Asymptotic Behaviors of Shell Models

Abstract

Implicit in the concept of a “shell” is the idea that the thickness is “small” compared to the other two dimensions. In practice, it is not unusual to deal with structures for which the thickness is smaller by several orders of magnitude, in which case the shell is said to be “thin” (consider, for example, the shell body of a motor car). Considering the role of the thickness parameter t in the shell models that we presented in the previous chapter (see for example Eqs. (4.36) and (4.51)), with different powers of t in the bilinear terms on the left-hand side, it is essential to determine how the properties of the models are affected when this parameter becomes small. Likewise, it is important to know whether the model converges, in some sense to be specified, towards a limit model when the thickness t “tends to zero”, so that this possibly simpler model can be used instead of the original one when t is sufficiently small, i.e. we need to study the asymptotic behavior of the shell models.

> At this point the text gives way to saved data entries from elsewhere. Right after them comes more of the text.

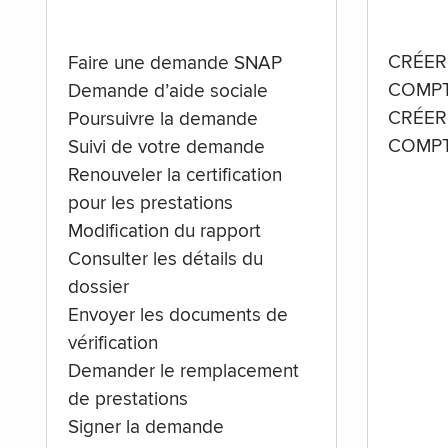
CRÉER
Faire une demande SNAP
COMPT
Demande d’aide sociale
CRÉER
Poursuivre la demande
COMPT
Suivi de votre demande
Renouveler la certification
pour les prestations
Modification du rapport
Consulter les détails du
dossier
Envoyer les documents de
vérification
Demander le remplacement
de prestations
Signer la demande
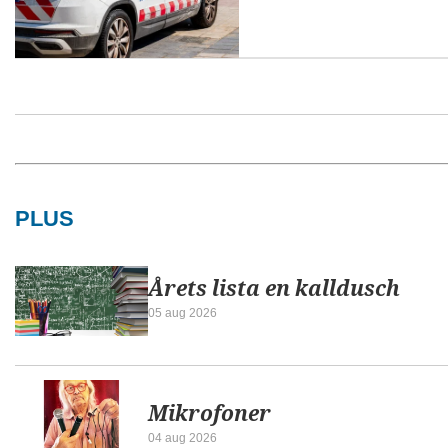
PLUS
Årets lista en kalldusch
05 aug 2026
Mikrofoner
04 aug 2026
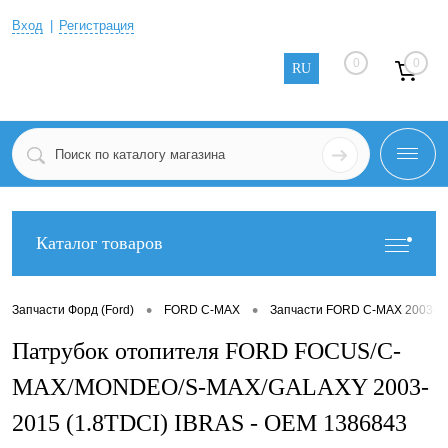
Вход
Регистрация
0
0
RU
Каталог товаров
•
•
Запчасти Форд (Ford)
FORD C-MAX
Запчасти FORD C-MAX 2003-2
Патрубок отопителя FORD FOCUS/C-
MAX/MONDEO/S-MAX/GALAXY 2003-
2015 (1.8TDCI) IBRAS - OEM 1386843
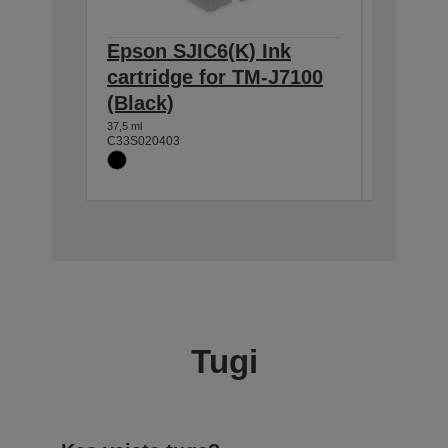
Epson SJIC6(K) Ink
Epson 
cartridge for TM-J7100
cartri
(Black)
(Blue)
37,5 ml
25,5 ml
C33S020403
C33S0204
Tugi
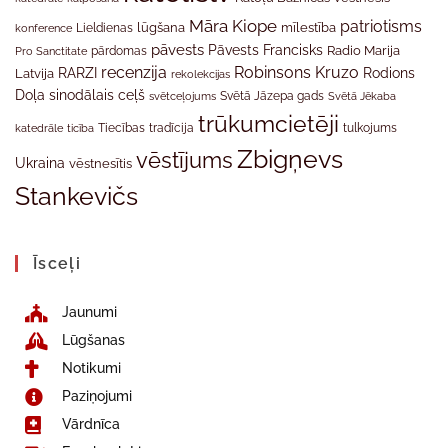
Māra Kiope
patriotisms
Lieldienas
lūgšana
mīlestība
konference
pāvests
Pāvests Francisks
Radio Marija
Pro Sanctitate
pārdomas
recenzija
Robinsons Kruzo
RARZI
Rodions
Latvija
rekolekcijas
Doļa
sinodālais ceļš
svētceļojums
Svētā Jāzepa gads
Svētā Jēkaba
trūkumcietēji
tradīcija
katedrāle
ticība
Tiecības
tulkojums
Zbigņevs
vēstījums
Ukraina
vēstnesītis
Stankevičs
Īsceļi
Jaunumi
Lūgšanas
Notikumi
Paziņojumi
Vārdnīca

Of course, our goal is also to investigate the influence of the thickness on the convergence of finite element methods, as we want to be able to identify numerical procedures for which there is no deterioration of convergence when the thickness becomes small. To that purpose, the analysis of the asymptotic behaviors of mathematical shell models clearly also represents a crucial prerequisite on which we concentrate in this chapter, whereas the issues arising in the finite element solutions themselves are addressed in the next chapters.